Finding Freedom in Faith: Anisa Brown ’26 Researches the Role of Religion in Boston’s Abolition Movement 

Student Spotlight November 14, 2025
This summer, CA senior Anisa Brown ’26 served as a John Winthrop Fellow at the Massachusetts Historical Society. Her research focused on how Black churches and spiritual communities fueled Boston’s abolition movement. Through sermons, speeches, and texts by figures like Frederick Douglass and Theodore Parker, she discovered how faith became a force for justice.

For Anisa Brown ’26, a senior at Concord Academy, research has become a way to understand how communities find strength and meaning. “I really love history and I always have,” she says. 

That passion led her to apply for the John Winthrop Fellowship at the Massachusetts Historical Society (MHS), where she spent this past summer exploring the significance of Black churches in Boston during the Civil War. 

Anisa’s interest in historical research deepened after taking CA’s Civil War and Reconstruction class in 10th grade. She spent hours in the school’s J. Josephine Tucker library, where Library Director and Archivist Martha Kennedy encouraged her to apply to the fellowship program. 

She focused her analysis on the 12th Baptist Church, the oldest standing Black church in the country, in what is now Beacon Hill. She also studied the Masonic African Grand Lodge, among other spiritual spaces throughout the area.

Working in the MHS archives, she read sermons, essays, and speeches that revealed how religious leaders used faith to challenge slavery and injustice. “One in particular I really liked was Frederick Douglass’ speech ‘Defense of the Negro Race’,” she says. “It was arguing for why Black people had a positive impact on society, but it was less of a humanist argument and more of a logical one, which I found very interesting.” 

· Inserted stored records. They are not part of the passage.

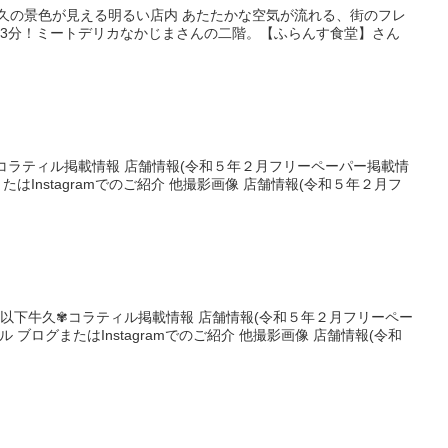
牛久の景色が見える明るい店内 あたたかな空気が流れる、街のフレ
歩3分！ミートデリカなかじまさんの二階。【ふらんす食堂】さん
コラティル掲載情報 店舗情報(令和５年２月フリーペーパー掲載情
たはInstagramでのご紹介 他撮影画像 店舗情報(令和５年２月フ
ページ 以下牛久✾コラティル掲載情報 店舗情報(令和５年２月フリーペー
 ブログまたはInstagramでのご紹介 他撮影画像 店舗情報(令和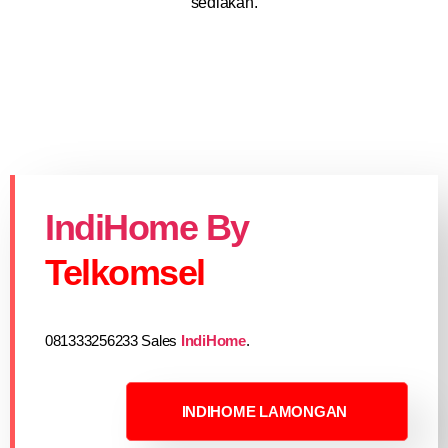
sediakan.
IndiHome By
Telkomsel
081333256233 Sales
IndiHome
.
INDIHOME LAMONGAN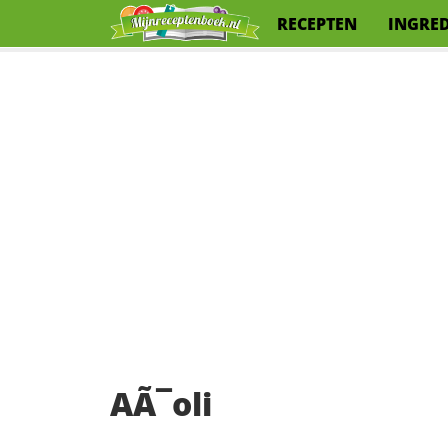
RECEPTEN
INGRE
AÃ¯oli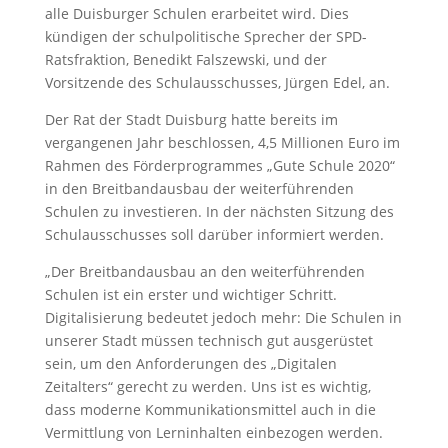
alle Duisburger Schulen erarbeitet wird. Dies
kündigen der schulpolitische Sprecher der SPD-
Ratsfraktion, Benedikt Falszewski, und der
Vorsitzende des Schulausschusses, Jürgen Edel, an.
Der Rat der Stadt Duisburg hatte bereits im
vergangenen Jahr beschlossen, 4,5 Millionen Euro im
Rahmen des Förderprogrammes „Gute Schule 2020“
in den Breitbandausbau der weiterführenden
Schulen zu investieren. In der nächsten Sitzung des
Schulausschusses soll darüber informiert werden.
„Der Breitbandausbau an den weiterführenden
Schulen ist ein erster und wichtiger Schritt.
Digitalisierung bedeutet jedoch mehr: Die Schulen in
unserer Stadt müssen technisch gut ausgerüstet
sein, um den Anforderungen des „Digitalen
Zeitalters“ gerecht zu werden. Uns ist es wichtig,
dass moderne Kommunikationsmittel auch in die
Vermittlung von Lerninhalten einbezogen werden.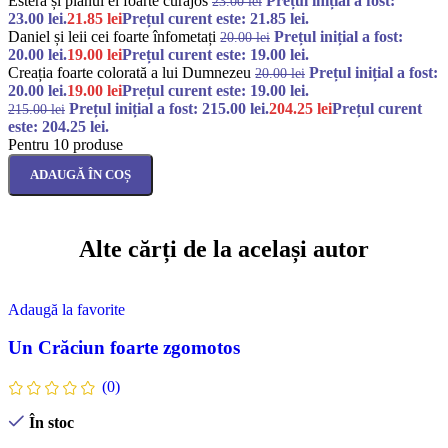
Estera și planul ei foarte curajos
Prețul inițial a fost:
23.00
lei
23.00 lei.
21.85
lei
Prețul curent este: 21.85 lei.
Daniel și leii cei foarte înfometați
Prețul inițial a fost:
20.00
lei
20.00 lei.
19.00
lei
Prețul curent este: 19.00 lei.
Creația foarte colorată a lui Dumnezeu
Prețul inițial a fost:
20.00
lei
20.00 lei.
19.00
lei
Prețul curent este: 19.00 lei.
Prețul inițial a fost: 215.00 lei.
204.25
lei
Prețul curent
215.00
lei
este: 204.25 lei.
Pentru 10 produse
ADAUGĂ ÎN COȘ
Alte cărți de la același autor
Adaugă la favorite
Un Crăciun foarte zgomotos
(0)
În stoc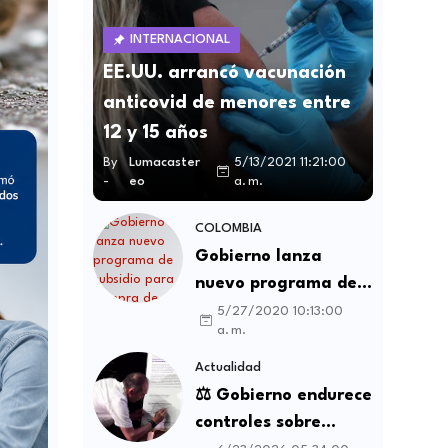
INTERNACIONAL
EE.UU. arrancó vacunación
anticovid de menores entre
12 y 15 años
By
Lumacaster
5/13/2021 11:21:00
-
eo
a. m.
COLOMBIA
Gobierno lanza
nuevo programa de
subsidio para compra
5/27/2020 10:13:00
a. m.
de vivienda VIS y no
VIS
Actualidad
⚖️ Gobierno endurece
controles sobre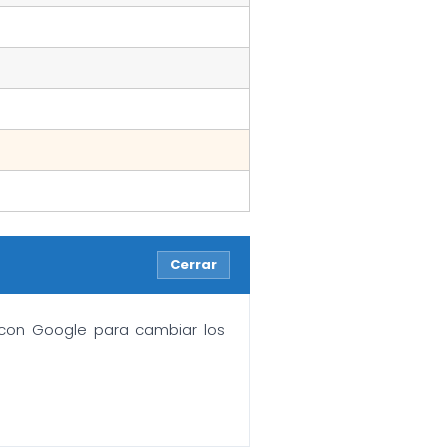
Cerrar
n con Google para cambiar los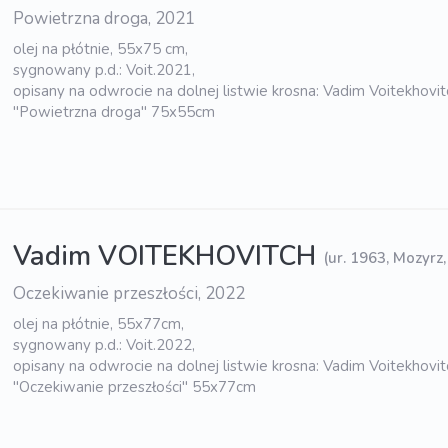
Powietrzna droga, 2021
olej na płótnie, 55x75 cm,
sygnowany p.d.: Voit.2021,
opisany na odwrocie na dolnej listwie krosna: Vadim Voitekhovi
"Powietrzna droga" 75x55cm
Vadim VOITEKHOVITCH
(ur. 1963, Mozyrz,
Oczekiwanie przeszłości, 2022
olej na płótnie, 55x77cm,
sygnowany p.d.: Voit.2022,
opisany na odwrocie na dolnej listwie krosna: Vadim Voitekhovi
"Oczekiwanie przeszłości" 55x77cm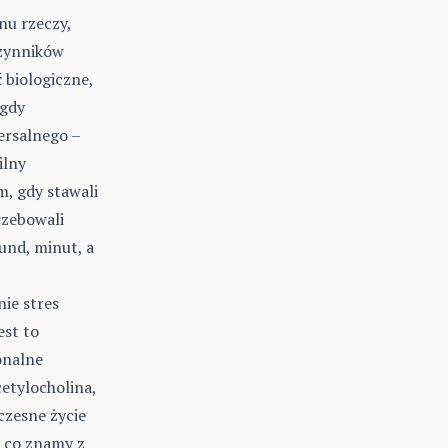
nu rzeczy,
czynników
biologiczne,
 gdy
ersalnego –
ilny
m, gdy stawali
rzebowali
kund, minut, a
ie stres
est to
onalne
etylocholina,
czesne życie
, co znamy z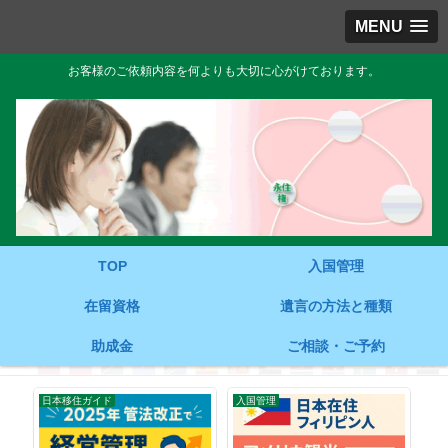
MENU
お客様のご依頼内容を何よりも大切に心がけております。
TOP
入国管理
在留資格
遺言の方法と種類
助成金
ご相談・ご予約
日本移住ガイド
入国管理
入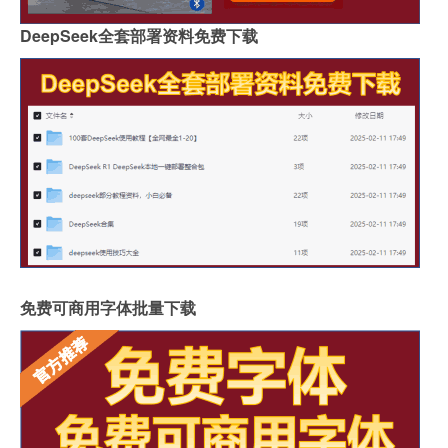
DeepSeek全套部署资料免费下载
免费可商用字体批量下载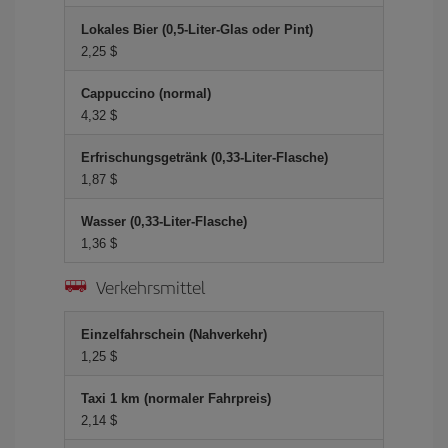
Lokales Bier (0,5-Liter-Glas oder Pint)
2,25 $
Cappuccino (normal)
4,32 $
Erfrischungsgetränk (0,33-Liter-Flasche)
1,87 $
Wasser (0,33-Liter-Flasche)
1,36 $
Verkehrsmittel
Einzelfahrschein (Nahverkehr)
1,25 $
Taxi 1 km (normaler Fahrpreis)
2,14 $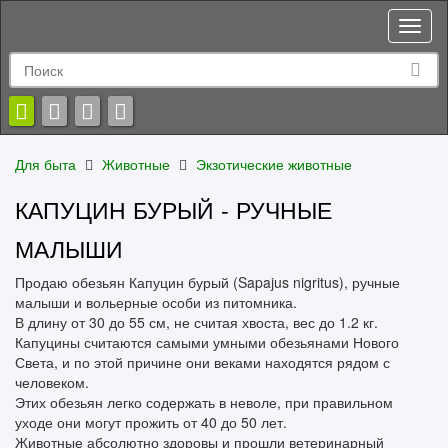
Toggl
naviga
Для быта
Животные
Экзотические животные
КАПУЦИН БУРЫЙ - РУЧНЫЕ
МАЛЫШИ
Продаю обезьян Капуцин бурый (Sapajus nigritus), ручные
малыши и вольерные особи из питомника.
В длину от 30 до 55 см, не считая хвоста, вес до 1.2 кг.
Капуцины считаются самыми умными обезьянами Нового
Света, и по этой причине они веками находятся рядом с
человеком.
Этих обезьян легко содержать в неволе, при правильном
уходе они могут прожить от 40 до 50 лет.
Животные абсолютно здоровы и прошли ветеринарный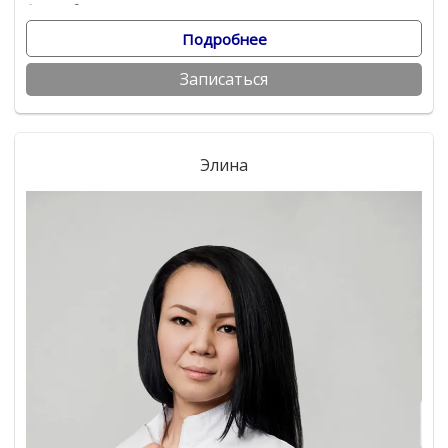
Опыт работы:
с 2014 года
Подробнее
Записаться
Элина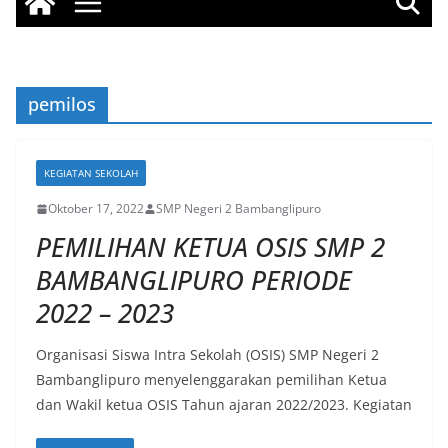
pemilos
KEGIATAN SEKOLAH
Oktober 17, 2022
SMP Negeri 2 Bambanglipuro
PEMILIHAN KETUA OSIS SMP 2
BAMBANGLIPURO PERIODE
2022 – 2023
Organisasi Siswa Intra Sekolah (OSIS) SMP Negeri 2
Bambanglipuro menyelenggarakan pemilihan Ketua
dan Wakil ketua OSIS Tahun ajaran 2022/2023. Kegiatan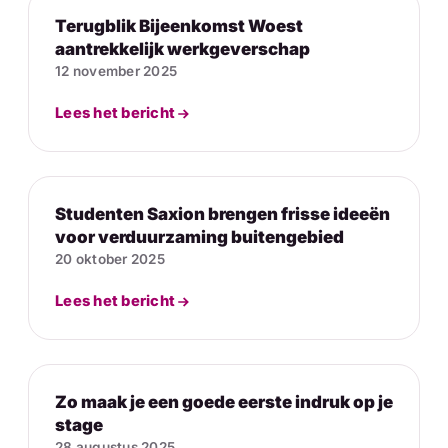
Terugblik Bijeenkomst Woest
aantrekkelijk werkgeverschap
12 november 2025
Lees het bericht
Studenten Saxion brengen frisse ideeën
voor verduurzaming buitengebied
20 oktober 2025
Lees het bericht
Zo maak je een goede eerste indruk op je
stage
28 augustus 2025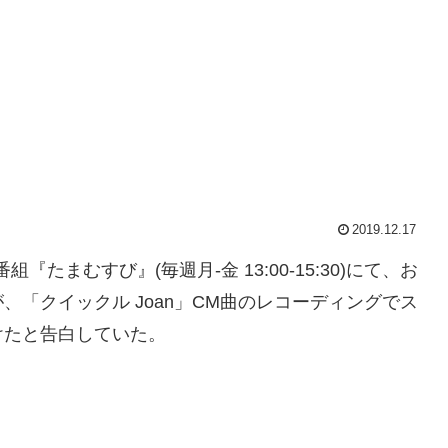
2019.12.17
組『たまむすび』(毎週月-金 13:00-15:30)にて、お
「クイックル Joan」CM曲のレコーディングでス
けたと告白していた。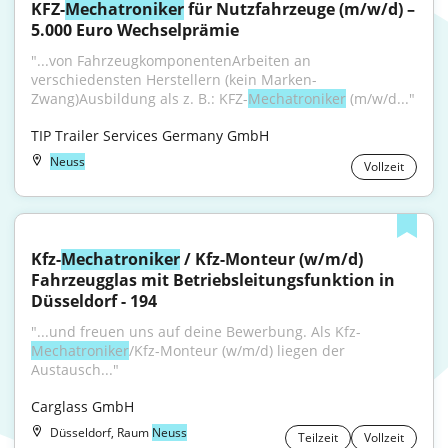
KFZ-
Mechatroniker
 für Nutzfahrzeuge (m/w/d) – 
5.000 Euro Wechselprämie
"...von FahrzeugkomponentenArbeiten an 
verschiedensten Herstellern (kein Marken-
Zwang)Ausbildung als z. B.: KFZ-
Mechatroniker
 (m/w/d..."
TIP Trailer Services Germany GmbH
Neuss
Vollzeit
Kfz-
Mechatroniker
 / Kfz-Monteur (w/m/d) 
Fahrzeugglas mit Betriebsleitungsfunktion in 
Düsseldorf - 194
"...und freuen uns auf deine Bewerbung. Als Kfz-
Mechatroniker
/Kfz-Monteur (w/m/d) liegen der 
Austausch..."
Carglass GmbH
Düsseldorf, Raum
Neuss
Teilzeit
Vollzeit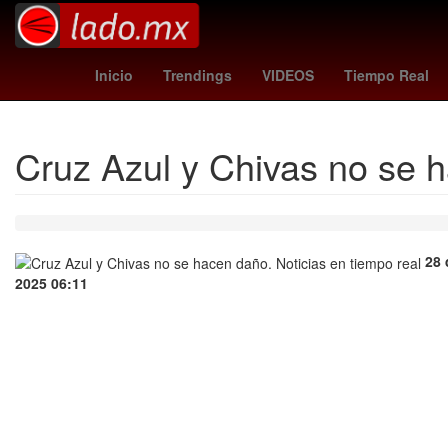
benfica - auckland city
Star Wars
Venezo
Inicio
Trendings
VIDEOS
Tiempo Real
Cruz Azul y Chivas no se 
28 
2025 06:11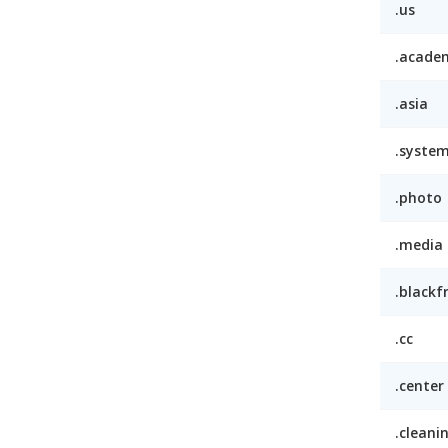
.us
.acade
.asia
.syste
.photo
.media
.blackf
.cc
.center
.cleani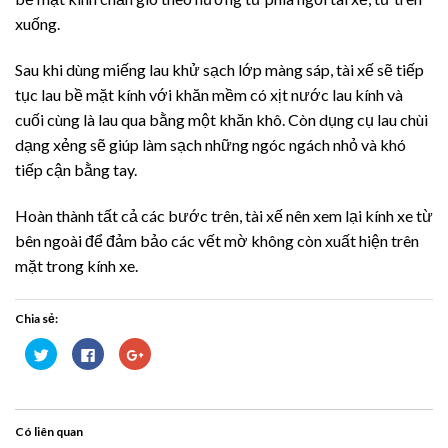
xuống.
Sau khi dùng miếng lau khử sạch lớp màng sáp, tài xế sẽ tiếp
tục lau bề mặt kính với khăn mềm có xịt nước lau kính và
cuối cùng là lau qua bằng một khăn khô. Còn dụng cụ lau chùi
dạng xẻng sẽ giúp làm sạch những ngóc ngách nhỏ và khó
tiếp cận bằng tay.
Hoàn thành tất cả các bước trên, tài xế nên xem lại kính xe từ
bên ngoài để đảm bảo các vết mờ không còn xuất hiện trên
mặt trong kính xe.
Chia sẻ:
Bấm
Nhấn
Bấm
để
vào
để
chia
chia
chia
sẻ
sẻ
sẻ
trên
trên
trên
Twitter
Facebook
Google+
(Opens
(Opens
(Opens
Có liên quan
in
in
in
new
new
new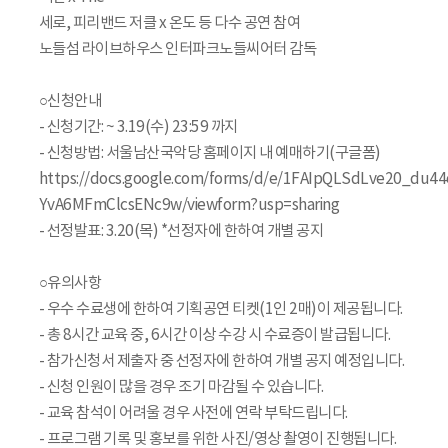
세로, 피리밴드 저클 x 온도 등 다수 공연 참여
노들섬 라이브하우스 인터파크노들씨어터 감독
○신청안내
- 신청기간: ~ 3.19(수) 23:59 까지
- 신청방법: 서울남산국악당 홈페이지 내 예매하기(구글폼)
https://docs.google.com/forms/d/e/1FAIpQLSdLve20_du
YvA6MFmClcsENc9w/viewform?usp=sharing
- 선정발표: 3.20(목) *선정자에 한하여 개별 공지
○유의사항
- 우수 수료생에 한하여 기획공연 티켓(1인 2매)이 제공됩니다.
- 총 8시간 교육 중, 6시간 이상 수강 시 수료증이 발급됩니다.
- 참가신청서 제출자 중 선정자에 한하여 개별 공지 예정입니다.
- 신청 인원이 많을 경우 조기 마감될 수 있습니다.
- 교육 참석이 어려울 경우 사전에 연락 부탁드립니다.
- 프로그램 기록 및 홍보를 위한 사진/영상 촬영이 진행됩니다.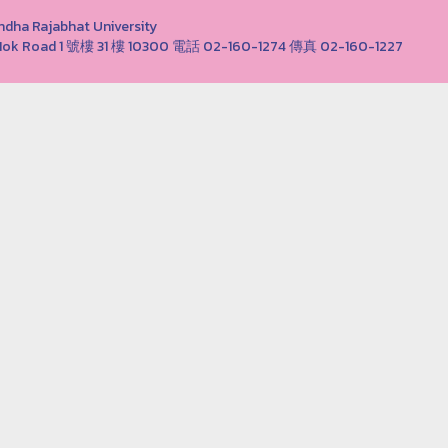
Rajabhat University
ong Nok Road 1 號樓 31 樓 10300 電話 02-160-1274 傳真 02-160-1227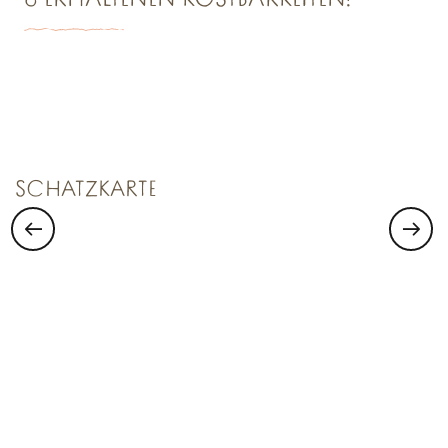
8 ERHALTENEN KOSTBARKEITEN!
SCHATZKAMMER NR. 1
Saint Malo Le Bijou Corsaire
SCHATZKARTE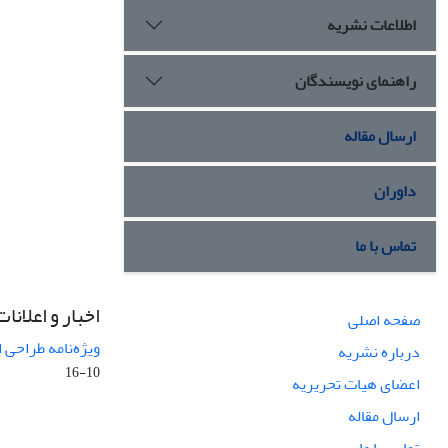
اطلاعات نشریه
راهنمای نویسندگان
ارسال مقاله
داوران
تماس با ما
اخبار و اعلانات
صفحه اصلی
ویژه‌نامه طراحی 
درباره نشریه
10-16
اعضای هیات تحریریه
ارسال مقاله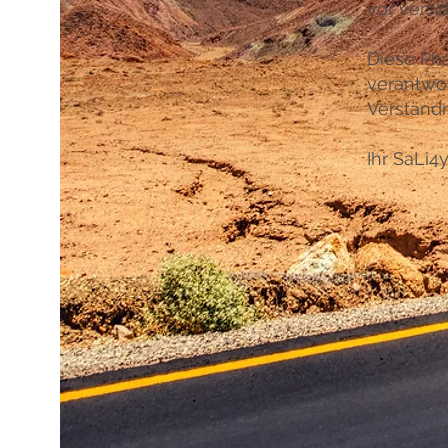
vor versc
Diese Ph
verantwor
Verständn
Ihr SaLi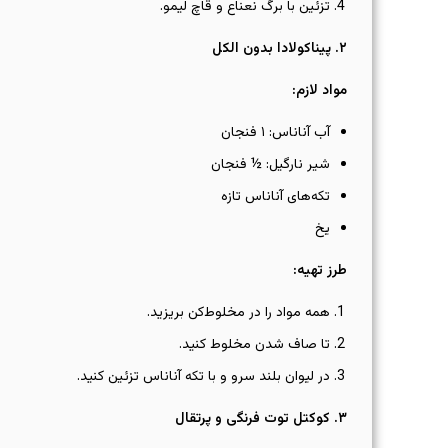
تزئین با برگ نعناع و قاچ لیمو.
۲
.
پیناکولادا بدون الکل
مواد لازم
:
آب آناناس: ۱ فنجان
شیر نارگیل: ½ فنجان
تکه‌های آناناس تازه
یخ
طرز تهیه
:
همه مواد را در مخلوط‌کن بریزید.
تا صاف شدن مخلوط کنید.
در لیوان بلند سرو و با تکه آناناس تزئین کنید.
۳
.
کوکتل توت فرنگی و پرتقال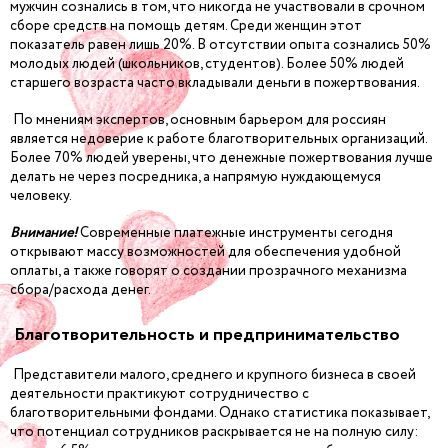
мужчин сознались в том, что никогда не участвовали в срочном
сборе средств на помощь детям. Среди женщин этот
показатель равен лишь 20%. В отсутствии опыта сознались 50%
молодых людей (школьников, студентов). Более 50% людей
старшего возраста часто вкладывали деньги в пожертвования.
По мнениям экспертов, основным барьером для россиян
является недоверие к работе благотворительных организаций.
Более 70% людей уверены, что денежные пожертвования лучше
делать не через посредника, а напрямую нуждающемуся
человеку.
Внимание!
Современные платежные инструменты сегодня
открывают массу возможностей для обеспечения удобной
оплаты, а также говорят о создании прозрачного механизма
сбора/расхода денег.
Благотворительность и предпринимательство
Представители малого, среднего и крупного бизнеса в своей
деятельности практикуют сотрудничество с
благотворительными фондами. Однако статистика показывает,
что потенциал сотрудников раскрывается не на полную силу: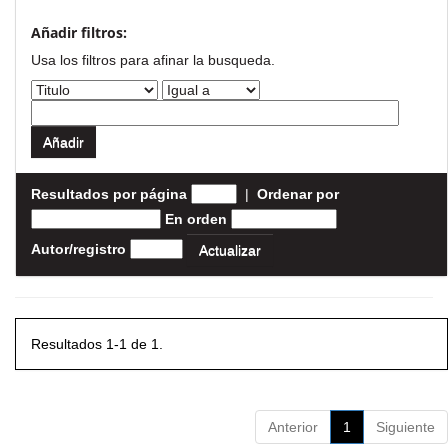
Añadir filtros:
Usa los filtros para afinar la busqueda.
Resultados por página
|
Ordenar por
En orden
Autor/registro
Resultados 1-1 de 1.
Anterior
1
Siguiente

She also studied Theodore Parker’s “A New Crime Against Humanity,” a sermon written after the kidnapping of Anthony Burns under the Fugitive Slave Act. “Parker was a white preacher and philosopher who interacted with a lot of Black preachers and was very involved in the abolition movement,” Anisa says. “He used religion to argue against racist policies and policies of enslavement. He called it ‘putting the law of man above the law of God.’” 

Another compelling source was Lewis Hayden’s book Caste Among Masons, which explored racial hierarchy within Freemasonry. “Freemasonry operated a lot like a church,” she says. “It acted as a holy and spiritual place for free Black men at the time, but they were often discriminated against by white Masons.”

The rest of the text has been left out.